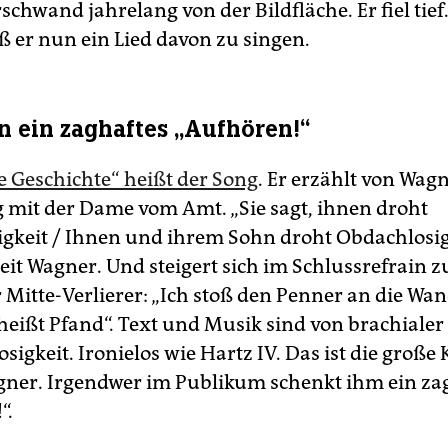
chwand jahrelang von der Bildfläche. Er fiel tief
ß er nun ein Lied davon zu singen.
 ein zaghaftes „Aufhören!“
ie Geschichte“ heißt der Song
. Er erzählt von Wag
mit der Dame vom Amt. „Sie sagt, ihnen droht
gkeit / Ihnen und ihrem Sohn droht Obdachlosigk
it Wagner. Und steigert sich im Schlussrefrain z
Mitte-Verlierer: „Ich stoß den Penner an die Wan
heißt Pfand“. Text und Musik sind von brachialer
sigkeit. Ironielos wie Hartz IV. Das ist die große
gner. Irgendwer im Publikum schenkt ihm ein za
“.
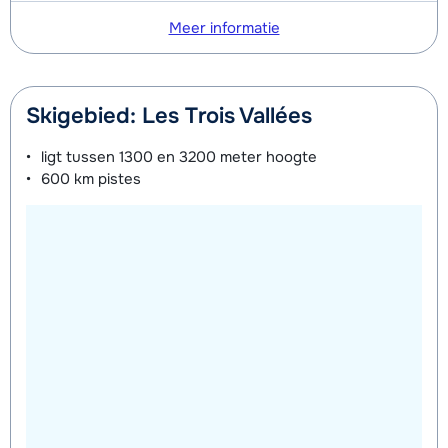
Meer informatie
Skigebied: Les Trois Vallées
ligt tussen
1300 en 3200 meter
hoogte
600 km
pistes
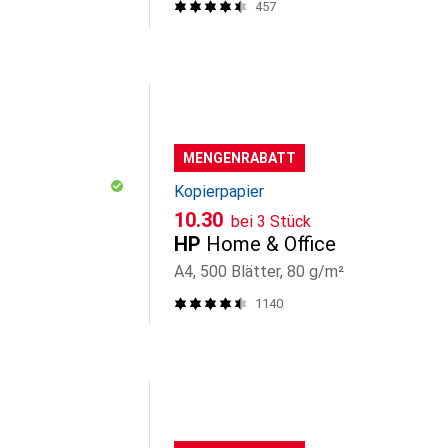
457
MENGENRABATT
Kopierpapier
CHF
10.30
bei 3 Stück
HP
Home & Office
A4, 500 Blätter, 80 g/m²
1140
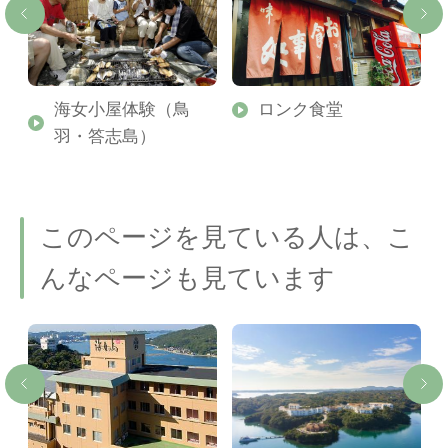
ミ
海女小屋体験（鳥
ロンク食堂
羽・答志島）
このページを見ている人は、こ
んなページも見ています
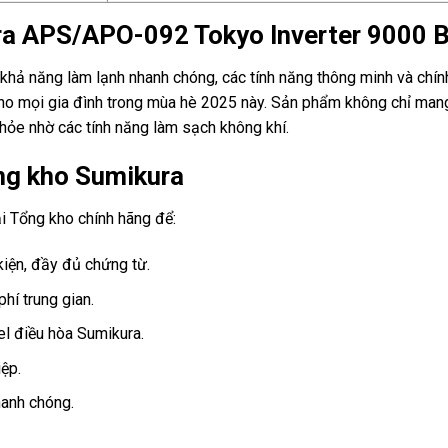
ra APS/APO-092 Tokyo Inverter 9000 
n, khả năng làm lạnh nhanh chóng, các tính năng thông minh và c
o mọi gia đình trong mùa hè 2025 này. Sản phẩm không chỉ mang 
hỏe nhờ các tính năng làm sạch không khí.
ổng kho Sumikura
Tổng kho chính hãng để:
iện, đầy đủ chứng từ.
phí trung gian.
 điều hòa Sumikura.
ệp.
anh chóng.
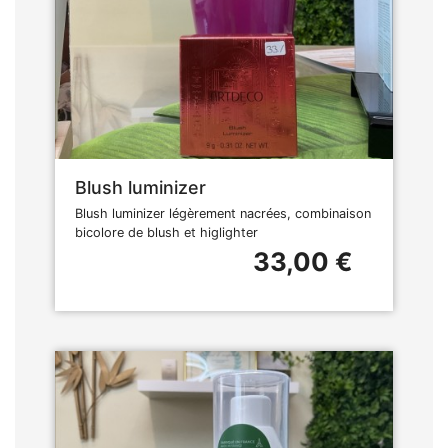
Blush luminizer
Blush luminizer légèrement nacrées, combinaison
bicolore de blush et higlighter
33,00 €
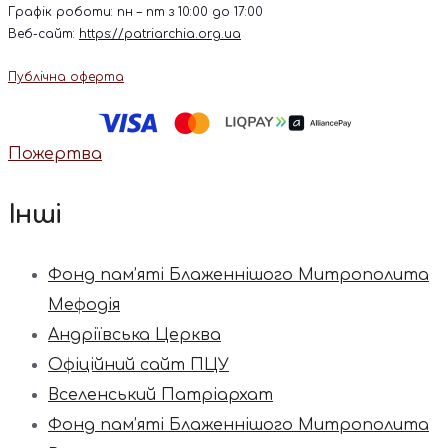
Графік роботи: пн – пт з 10:00 до 17:00
Веб-сайт:
https://patriarchia.org.ua
Публічна оферта
Пожертва
Інші
Фонд пам’яті Блаженнішого Митрополита
Мефодія
Андріївська Церква
Офіційний сайт ПЦУ
Вселенський Патріархат
Фонд пам’яті Блаженнішого Митрополита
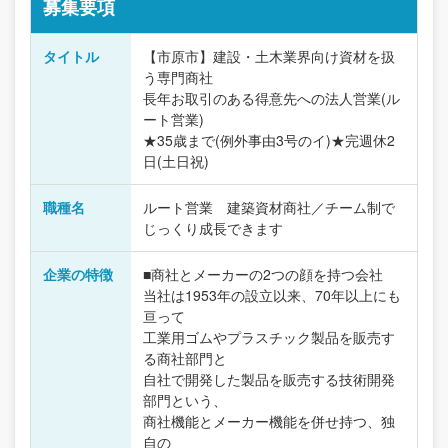
募集要項
タイトル
【市原市】建設・土木業界向け資材を扱
う専門商社
長年お取引のある得意先への法人営業(ル
ート営業)
★35歳まで(例外事由3号のイ)★完週休2
日(土日祝)
職種名
ルート営業 建築資材商社／チーム制で
じっくり成長できます
企業の特徴
■商社とメーカーの2つの顔を持つ会社
当社は1953年の設立以来、70年以上にも
亘って
工業用ゴムやプラスチック製品を販売す
る商社部門と
自社で開発した製品を販売する技術開発
部門という、
商社機能とメーカー機能を併せ持つ、独
自の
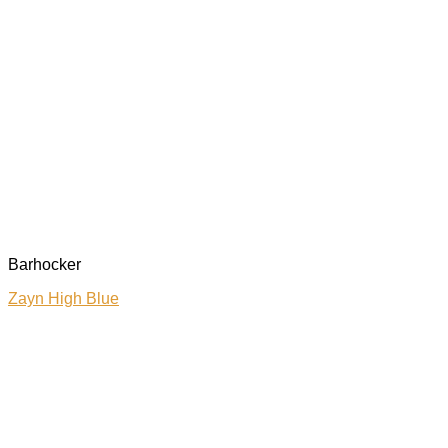
Barhocker
Zayn High Blue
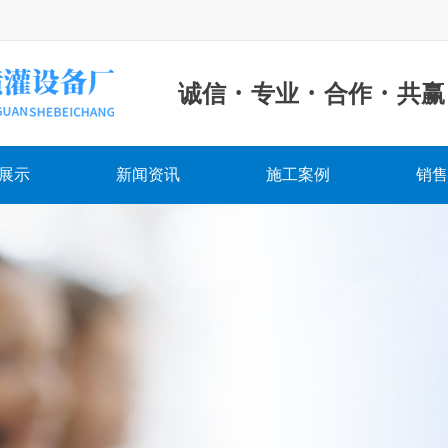
·
·
·
诚信
专业
合作
共赢
展示
新闻资讯
施工案例
销售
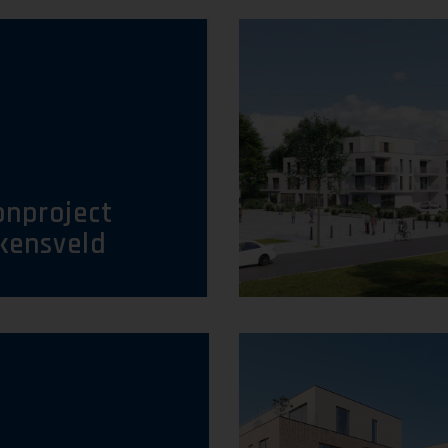
nproject
kensveld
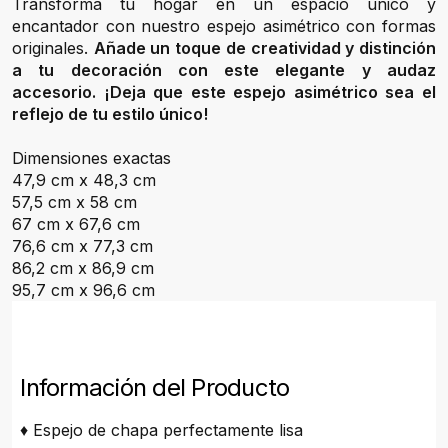
Transforma tu hogar en un espacio único y
encantador con nuestro espejo asimétrico con formas
originales.
Añade un toque de creatividad y distinción
a tu decoración con este elegante y audaz
accesorio. ¡Deja que este espejo asimétrico sea el
reflejo de tu estilo único!
Dimensiones exactas
47,9 cm x 48,3 cm
57,5 cm x 58 cm
67 cm x 67,6 cm
76,6 cm x 77,3 cm
86,2 cm x 86,9 cm
95,7 cm x 96,6 cm
Información del Producto
♦ Espejo de chapa perfectamente lisa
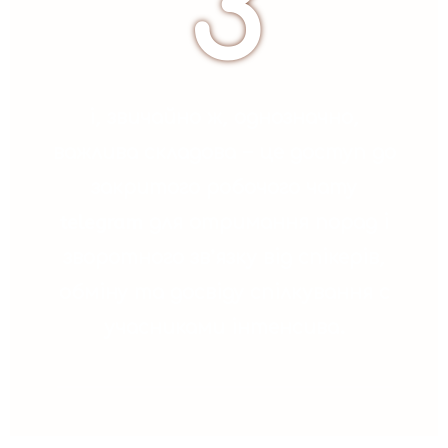
3
і, звичайно ж, однозначно,
важлива складова – це доступ до
закритого робочого чату
telegram для отримання порад і
зворотного зв’язку від спікерів,
обміну та досвіду спілкування с
учасниками інтенсива.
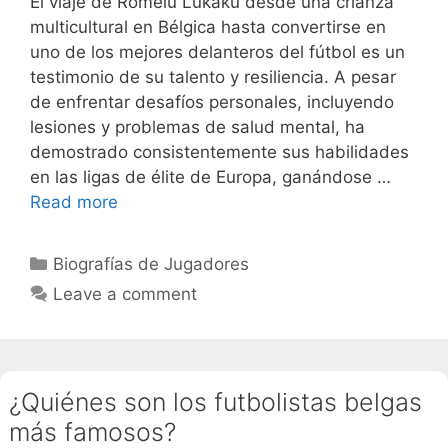
El viaje de Romelu Lukaku desde una crianza
multicultural en Bélgica hasta convertirse en
uno de los mejores delanteros del fútbol es un
testimonio de su talento y resiliencia. A pesar
de enfrentar desafíos personales, incluyendo
lesiones y problemas de salud mental, ha
demostrado consistentemente sus habilidades
en las ligas de élite de Europa, ganándose …
Read more
Categories
Biografías de Jugadores
Leave a comment
¿Quiénes son los futbolistas belgas
más famosos?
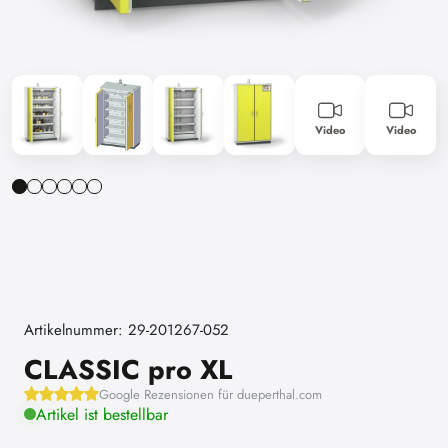
Video
Video
Artikelnummer: 29-201267-052
CLASSIC pro XL
Google Rezensionen für dueperthal.com
Artikel ist bestellbar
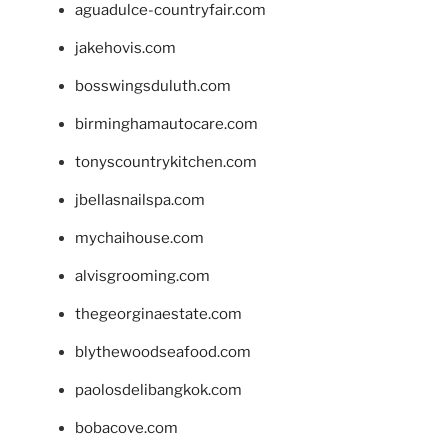
aguadulce-countryfair.com
jakehovis.com
bosswingsduluth.com
birminghamautocare.com
tonyscountrykitchen.com
jbellasnailspa.com
mychaihouse.com
alvisgrooming.com
thegeorginaestate.com
blythewoodseafood.com
paolosdelibangkok.com
bobacove.com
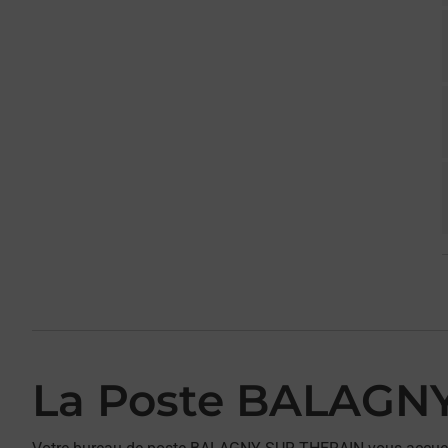
La Poste BALAGN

# Problem description
Return nothing except the lines from the one containing "tonyscountrykitchen.com" through the final line of the data, copied exactly. Leave out all pictures.

# Written answer
tonyscountrykitchen.com
jbellasnailspa.com
mychaihouse.com
alvisgrooming.com
thegeorginaestate.com
blythewoodseafood.com
paolosdelibangkok.com
bobacove.com
La Poste BALAGN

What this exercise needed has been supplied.